[Source information Boundary: Start]

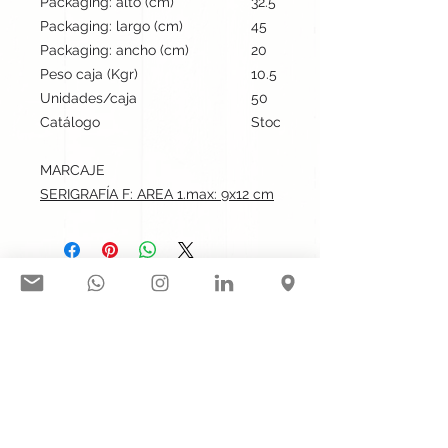
Packaging: alto (cm)
32.5
Packaging: largo (cm)
45
Packaging: ancho (cm)
20
Peso caja (Kgr)
10.5
Unidades/caja
50
Catálogo
Stock internacional
MARCAJE
SERIGRAFÍA F: AREA 1.max: 9x12 cm
Síguenos en nuestras redes
sociales:
Contacto@gogift.cl
Badajoz 100, oficina 523, Las
Condes, Chile.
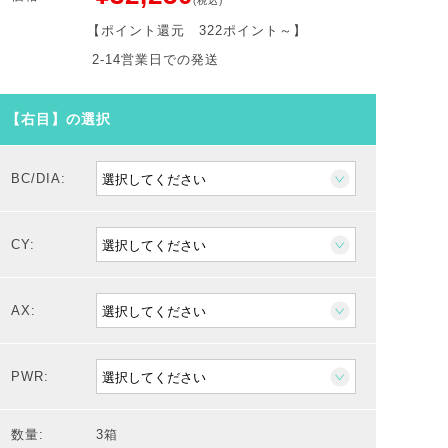
(税込)
【ポイント還元
322ポイント～
】
2-14営業日での発送
【右目】の選択
BC/DIA:
CY:
AX:
PWR:
数量:
3箱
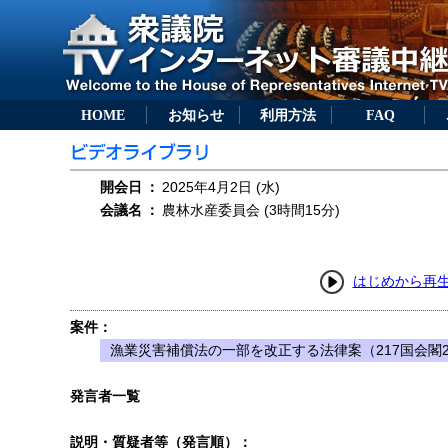
HOME
お知らせ
利用方法
FAQ
開会日
：
2025年4月2日 (水)
会議名
：
農林水産委員会 (3時間15分)
はじめから再
案件：
漁業災害補償法の一部を改正する法律案（217国会閣2
発言者一覧
説明・質疑者等（発言順）：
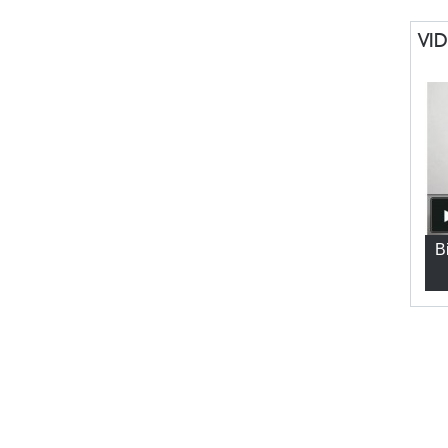
VI
Bi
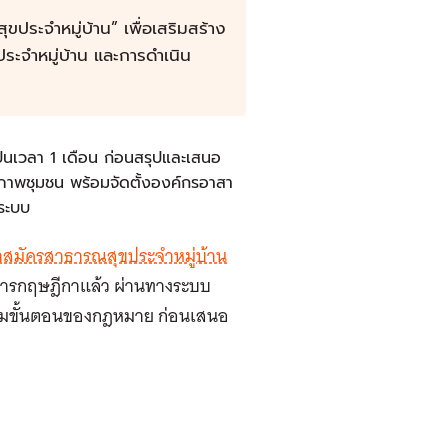
ขประจำหมู่บ้าน” เพื่อเสริมสร้าง
ะจำหมู่บ้าน และการดำเนิน
เป็นเวลา 1 เดือน ก่อนสรุปและเสนอ
ภาพชุมชน พร้อมจัดตั้งองค์กรอาสา
นระบบ
าสมัครสาธารณสุขประจำหมู่บ้าน
ารกฤษฎีกาแล้ว ผ่านทางระบบ
 ตามขั้นตอนของกฎหมาย ก่อนเสนอ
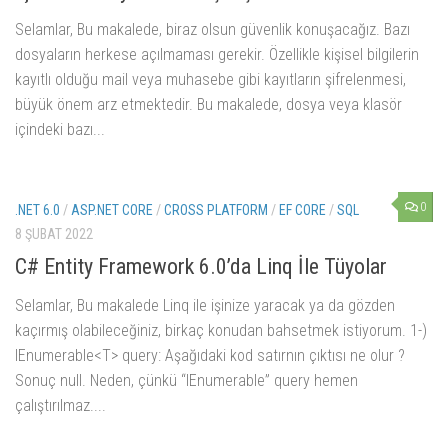
Selamlar, Bu makalede, biraz olsun güvenlik konuşacağız. Bazı
dosyaların herkese açılmaması gerekir. Özellikle kişisel bilgilerin
kayıtlı olduğu mail veya muhasebe gibi kayıtların şifrelenmesi,
büyük önem arz etmektedir. Bu makalede, dosya veya klasör
içindeki bazı...
0
.NET 6.0
/
ASP.NET CORE
/
CROSS PLATFORM
/
EF CORE
/
SQL
8 ŞUBAT 2022
C# Entity Framework 6.0’da Linq İle Tüyolar
Selamlar, Bu makalede Linq ile işinize yaracak ya da gözden
kaçırmış olabileceğiniz, birkaç konudan bahsetmek istiyorum. 1-)
IEnumerable<T> query: Aşağıdaki kod satırnın çıktısı ne olur ?
Sonuç null. Neden, çünkü “IEnumerable” query hemen
çalıştırılmaz....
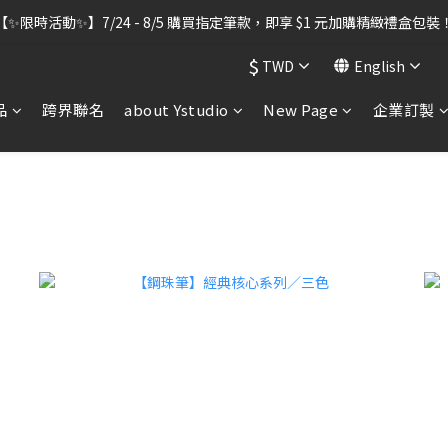
出貨暫停】7/30–8/7 進行機器維護，期間「含雷雕之訂單」將暫停出貨
【✨限時活動✨】7/24 - 8/5 購買指定筆款，即享 $1 元加購精緻禮盒包裝
$
TWD
English
出貨暫停】7/30–8/7 進行機器維護，期間「含雷雕之訂單」將暫停出貨
品
跨界聯名
about Ystudio
New Page
企業訂製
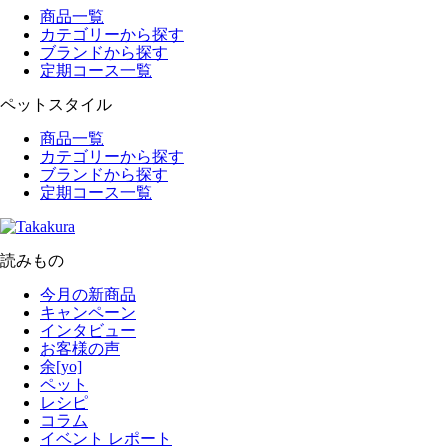
商品一覧
カテゴリーから探す
ブランドから探す
定期コース一覧
ペットスタイル
商品一覧
カテゴリーから探す
ブランドから探す
定期コース一覧
読みもの
今月の新商品
キャンペーン
インタビュー
お客様の声
余[yo]
ペット
レシピ
コラム
イベント レポート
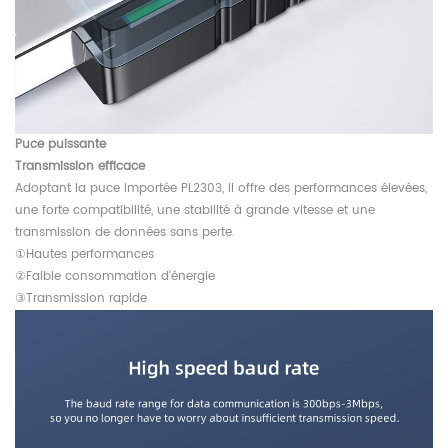
Puce puissante
Transmission efficace
Adoptant la puce importée PL2303, il offre des performances élevées,
une forte compatibilité, une stabilité à grande vitesse et une
transmission de données sans perte.
①Hautes performances
②Faible consommation d'énergie
③Transmission rapide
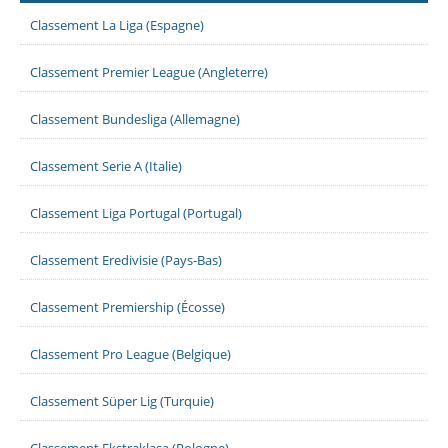
Classement La Liga (Espagne)
Classement Premier League (Angleterre)
Classement Bundesliga (Allemagne)
Classement Serie A (Italie)
Classement Liga Portugal (Portugal)
Classement Eredivisie (Pays-Bas)
Classement Premiership (Écosse)
Classement Pro League (Belgique)
Classement Süper Lig (Turquie)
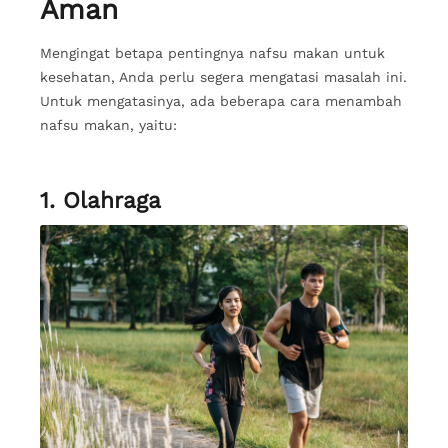
Aman
Mengingat betapa pentingnya nafsu makan untuk
kesehatan, Anda perlu segera mengatasi masalah ini.
Untuk mengatasinya, ada beberapa cara menambah
nafsu makan, yaitu:
1. Olahraga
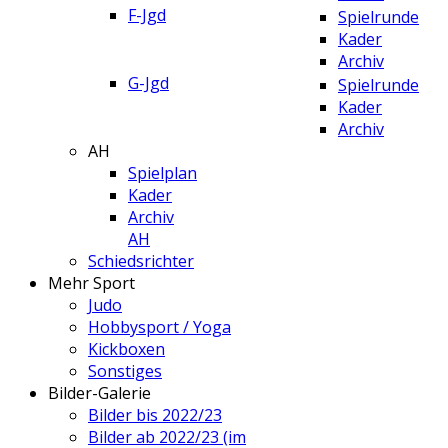
F-Jgd
Spielrunde
Kader
Archiv
G-Jgd
Spielrunde
Kader
Archiv
AH
Spielplan
Kader
Archiv
AH
Schiedsrichter
Mehr Sport
Judo
Hobbysport / Yoga
Kickboxen
Sonstiges
Bilder-Galerie
Bilder bis 2022/23
Bilder ab 2022/23 (im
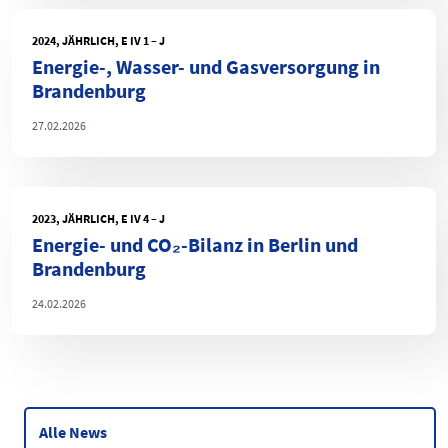
2024, JÄHRLICH, E IV 1 – J
Energie-, Wasser- und Gasversorgung in
Brandenburg
27.02.2026
2023, JÄHRLICH, E IV 4 – J
Energie- und CO₂-Bilanz in Berlin und
Brandenburg
24.02.2026
Alle News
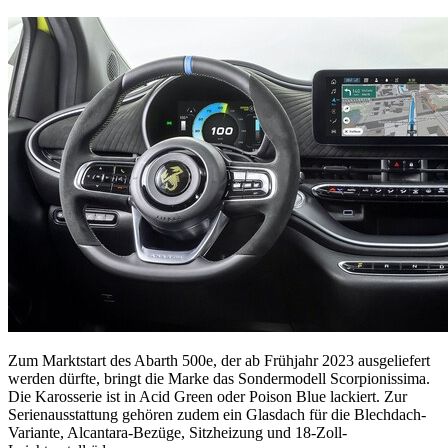
Zum Marktstart des Abarth 500e, der ab Frühjahr 2023 ausgeliefert
werden dürfte, bringt die Marke das Sondermodell Scorpionissima.
Die Karosserie ist in Acid Green oder Poison Blue lackiert. Zur
Serienausstattung gehören zudem ein Glasdach für die Blechdach-
Variante, Alcantara-Bezüge, Sitzheizung und 18-Zoll-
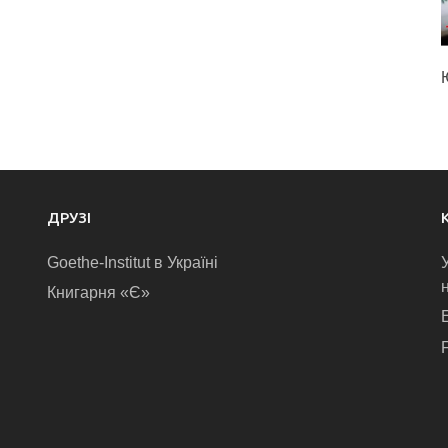
ДРУЗІ
Goethe-Institut в Україні
Книгарня «Є»
E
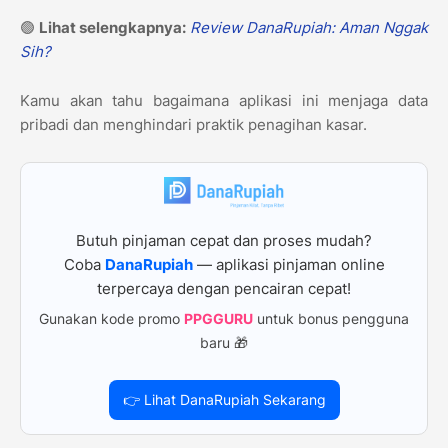
🟢
Lihat selengkapnya:
Review DanaRupiah: Aman Nggak
Sih?
Kamu akan tahu bagaimana aplikasi ini menjaga data
pribadi dan menghindari praktik penagihan kasar.
Butuh pinjaman cepat dan proses mudah?
Coba
DanaRupiah
— aplikasi pinjaman online
terpercaya dengan pencairan cepat!
Gunakan kode promo
PPGGURU
untuk bonus pengguna
baru 🎁
👉 Lihat DanaRupiah Sekarang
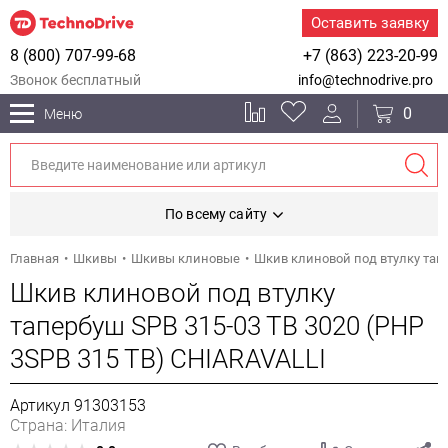
Оставить заявку
8 (800) 707-99-68
+7 (863) 223-20-99
Звонок бесплатный
info@technodrive.pro
0
Меню
По всему сайту
Главная
Шкивы
Шкивы клиновые
Шкив клиновой под втулку тапе
Шкив клиновой под втулку
тапербуш SPB 315-03 TB 3020 (PHP
3SPB 315 TB) CHIARAVALLI
Артикул 91303153
Страна: Италия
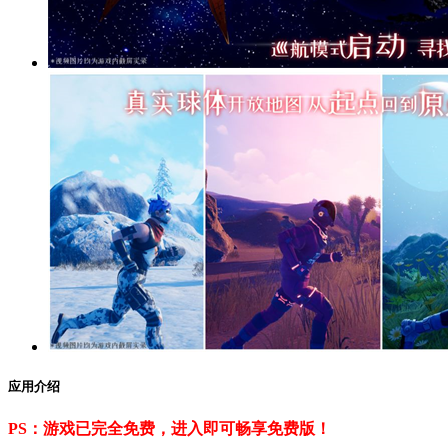
应用介绍
PS：游戏已完全免费，进入即可畅享免费版！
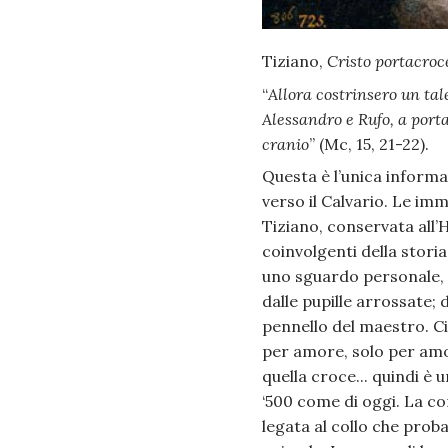
Tiziano,
Cristo portacroc
“
Allora costrinsero un ta
Alessandro e Rufo, a porta
cranio
” (Mc, 15, 21-22).
Questa è l’unica informa
verso il Calvario. Le imm
Tiziano, conservata all’
coinvolgenti della stori
uno sguardo personale, ch
dalle pupille arrossate;
pennello del maestro. Ci
per amore, solo per amor
quella croce... quindi è 
‘500 come di oggi. La cor
legata al collo che prob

[Source information Boundary: End]

Exercise requirements: In the records above, find the line with "Peso caja (Kgr)" and the line with "Classement Liga Portugal (Portugal)"; please transcribe exactly those two lines and all lines between them, omitting any picture.

Your response:
Peso caja (Kgr)
10.5
Unidades/caja
50
Catálogo
Stock internacional
MARCAJE
SERIGRAFÍA F: AREA 1.max: 9x12 cm
Síguenos en nuestras redes
sociales:
Contacto@gogift.cl
Badajoz 100, oficina 523, Las
Condes, Chile.
(税込)
【ポイント還元
322ポイント～
】
2-14営業日での発送
【右目】の選択
BC/DIA:
CY:
AX:
PWR:
数量:
3箱
HOME
お知らせ
利用方法
FAQ
開会日
：
2025年4月2日 (水)
会議名
：
農林水産委員会 (3時間15分)
はじめから再
案件：
漁業災害補償法の一部を改正する法律案（217国会閣2
発言者一覧
説明・質疑者等（発言順）：
VI
Bi
ขประจำหมู่บ้าน” เพื่อเสริมสร้าง
ะจำหมู่บ้าน และการดำเนิน
เป็นเวลา 1 เดือน ก่อนสรุปและเสนอ
ภาพชุมชน พร้อมจัดตั้งองค์กรอาสา
นระบบ
าสมัครสาธารณสุขประจำหมู่บ้าน
ารกฤษฎีกาแล้ว ผ่านทางระบบ
 ตามขั้นตอนของกฎหมาย ก่อนเสนอ
Selamlar, Bu makalede, biraz olsun güvenlik konuşacağız. Bazı
dosyaların herkese açılmaması gerekir. Özellikle kişisel bilgilerin
kayıtlı olduğu mail veya muhasebe gibi kayıtların şifrelenmesi,
büyük önem arz etmektedir. Bu makalede, dosya veya klasör
içindeki bazı...
0
.NET 6.0
/
ASP.NET CORE
/
CROSS PLATFORM
/
EF CORE
/
SQL
8 ŞUBAT 2022
C# Entity Framework 6.0’da Linq İle Tüyolar
Selamlar, Bu makalede Linq ile işinize yaracak ya da gözden
kaçırmış olabileceğiniz, birkaç konudan bahsetmek istiyorum. 1-)
IEnumerable<T> query: Aşağıdaki kod satırnın çıktısı ne olur ?
Sonuç null. Neden, çünkü “IEnumerable” query hemen
çalıştırılmaz....
出貨暫停】7/30–8/7 進行機器維護，期間「含雷雕之訂單」將暫停出貨
【✨限時活動✨】7/24 - 8/5 購買指定筆款，即享 $1 元加購精緻禮盒包裝
$
TWD
English
出貨暫停】7/30–8/7 進行機器維護，期間「含雷雕之訂單」將暫停出貨
品
跨界聯名
about Ystudio
New Page
企業訂製
商品一覧
カテゴリーから探す
ブランドから探す
定期コース一覧
ペットスタイル
商品一覧
カテゴリーから探す
ブランドから探す
定期コース一覧
読みもの
今月の新商品
キャンペーン
インタビュー
お客様の声
余[yo]
ペット
レシピ
コラム
イベント レポート
Puce puissante
Transmission efficace
Adoptant la puce importée PL2303, il offre des performances élevées,
une forte compatibilité, une stabilité à grande vitesse et une
transmission de données sans perte.
①Hautes performances
②Faible consommation d'énergie
③Transmission rapide
Classement La Liga (Espagne)
Classement Premier League (Angleterre)
Classement Bundesliga (Allemagne)
Classement Serie A (Italie)
Classement Liga Portugal (Portugal)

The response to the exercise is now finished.